だからこそ、今の少年等のように入口でもない、奥深くでもない中途半端な位置に来る者はあまり居ない。
時刻も丁度おやつ時だろう、この時間帯は多くの冒険者が街へ帰還する為の準備に取り掛かる頃だ。
二体のファミリアも少年に対する警戒心を薄めてくれたのだろう、指先にすり寄ってきて。

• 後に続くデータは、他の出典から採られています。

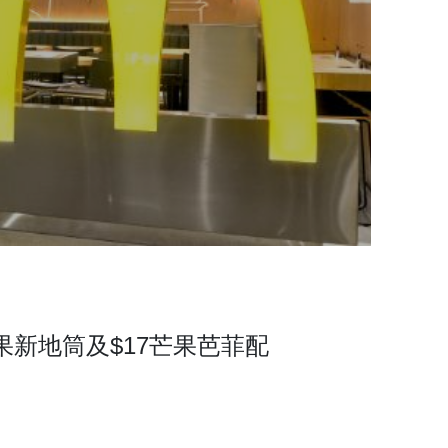
果新地筒及$17芒果芭菲配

「ところで、さっきの歌って…?………彼に向けて歌ってたみたいですけど…。」

「え?…あぁ………。」


問いながら二人はもう一度先ほど倒した商人を見やる。既にその姿を砂へと変え始めており、その瞬間はいつみても不思議とやるせない気持ちになる。
少年はその光景を何度見ても慣れず…しかし冒険者はそれを何千回と繰り返す事で成り立つ職であり、自分達だ。
すると彼女も何処か悲しげに瞳を揺らし、小さな沈黙を挟む。


「………私の、お節介なレクイエムみたいな物です。」

「レクイエム?」


返ってきた返答を、思わず復唱する。それは確か、死者に安息を願って送る歌の事。
脳裏でレクイエムの意味を確認しながら見やると、頷いた彼女は苦笑を零して。


「なんて、ビショップさん達みたいな力は、ないんですけど。」


その表情は、酷く悲しげで。多分、力のない自分が情けなく感じているのだろう。
だからこそ、理解する。―――あぁ、この人はやさしい人なんだ、と。


「…そういう貴方は?こんなところでなにを?」

「へ?…あー、いや、ちょっとダチに仕事頼まれたっていうか、その………。」


押し付けられたというか、否、断れなかった自分が悪いのだから頼まれた、と言う方が筋だろう。
口籠りながら頬を掻き、自分の性格を恨みつつ言うと彼女は今度は酷く優しく微笑んで。
笑みなんて、今まで多くの人のを傍で見てきたのだけれど、何故だろう。



「奇遇ですね、私も友達に頼まれたんです。」



こんな地獄のような場所で、こんなにも優しく笑える人、初めて見た。
それは直ぐ地獄の闇に飲まれそうで、それでも強く輝く光のような気がした。